A well‐known hallmark of LSCs is their ability to form long‐term proliferative large clones known as holoclones 14, 36. P63 is known to be important for stemness and its repression was shown to drastically affect colony‐forming capacity of LSCs. To further explore the role of SOX2 in regulating stem/progenitor cells, undifferentiated limbal stem/progenitor cells were transfected with siSOX2 or control esiRNA, seeded at clonal density, and then allowed to expand for 2–3 weeks (as detailed in Materials and Methods section). Notably, colony‐forming efficiency was drastically affected by SOX2 depletion (Fig. 4A). Quantification revealed that the number of colonies significantly decreased (Fig. 4B) while the size of the remaining colonies was profoundly smaller following SOX2 repression (Fig. 4C), suggesting that SOX2 is essential for the long‐term proliferative capacity of LSCs. A comparable robust effect was also observed upon P63 depletion (Fig. 4D, 4E, 4F), in line with a previous report 14. Finally, knockdown of SOX2 attenuated by ~25% the prevalence of Ki67+ proliferative cells (Fig. 4G, 4H) and led to ~40% decrease in cell growth, as shown by the alamar blue viability assay (Fig. 4I). Altogether, these data indicate that SOX2 is required for cell proliferation while its inhibition enhances cell differentiation.

Figure 4

SOX2 regulates long‐term colony‐forming efficiency and cell proliferation. Limbal cells were transfected with siSOX2 or siP63 or siCtl and 48 hours later, subjected to clonogenicity test as detailed in Materials and Methods section. Colonies were visualized by Rhodamin staining 3 weeks later (A, D), and quantification of the number of colonies relative to control (B, E) and the average size of colonies (C, F) was performed by Nis‐Element software as detailed in Materials and Methods section. (G–I): Limbal stem/progenitor cells were transfected with siSOX2 or siCtl and 72 hours later, cells were immunostained for the proliferative marker Ki67 (G), and quantification (by Nis‐Element software) of the relative number of Ki67‐positive cells is shown (H). Transfectents were grown for 72 hours and then subjected to alamar blue viability test (I). (B, C, E, F, H, I): Data represent mean ± SD, n = 3. Significance assessed by t test (*, p < .05). Nuclei were counterstained with DAPI and scale bars are 30 μm. Abbreviations: DAPI, 4′,6‐diamidino‐2‐phenylindole; siSOX2, endonuclease‐digested silencing RNA against SOX2; siP63, endonuclease‐digested silencing RNA against P63; siCtl, control endonuclease‐digested silencing RNA.

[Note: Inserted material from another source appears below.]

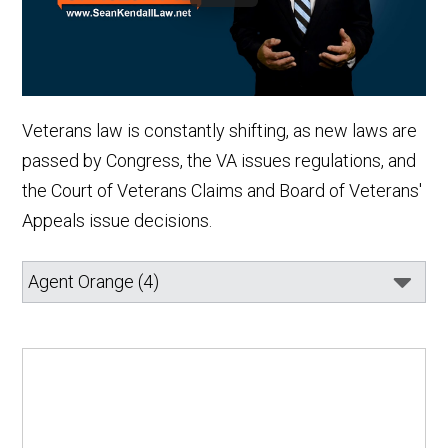
Veterans law is constantly shifting, as new laws are
passed by Congress, the VA issues regulations, and
the Court of Veterans Claims and Board of Veterans'
Appeals issue decisions.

Finally, we performed rescue experiment in which limbal cells were co‐transfected with siSOX2 with or without P63. While siSOX2 reduced clonogenicity, forced expression of P63 restored the colony formation (Fig. 5A, 5B; Supporting Information Fig. S2B) with no significant difference in cell death (Fig. 5C), and the expression of K14 and ABCG2 was significantly restored (Fig. 5D). Given that siRNA was efficiently delivered to the vast majority of the cells (Supporting Information Fig. S2A) and that restored colonies showed low SOX2 and high P63 (Supporting Information Fig. S2B), these data suggest that P63 acts downstream to SOX2. Taken together, these data suggest that SOX2 maintains stem/progenitor cell state at least in part via the regulation of P63 expression.

Figure 5

P63 rescues stemness in SOX2 knockdown cells. Limbal cells were co‐transfected with siSOX2 or siCtl and P63 expression plasmid or empty plasmid (veh). Seventy‐two hours later, cells were subjected to clonogenicity test (A), and number of the colonies were quantified by Nis‐Element software as detailed in Materials and Methods section (B). (C): Cells were taken for trypan blue assay to quantify dead cells after transfection of indicated factors. Quantitative real‐time polymerase chain reaction analysis of the indicated markers of stem/progenitor cells were performed (D). (B–D): Data represents mean ± SD, n = 3. Statistical significance was assessed by one‐way analysis of varaince followed by Tukey′s test (*, p < .05; **, p < .01; ***, p < .001). Abbreviations: siSOX2, endonuclease‐digested silencing RNA against SOX2; siCtl, control endonuclease‐digested silencing RNA.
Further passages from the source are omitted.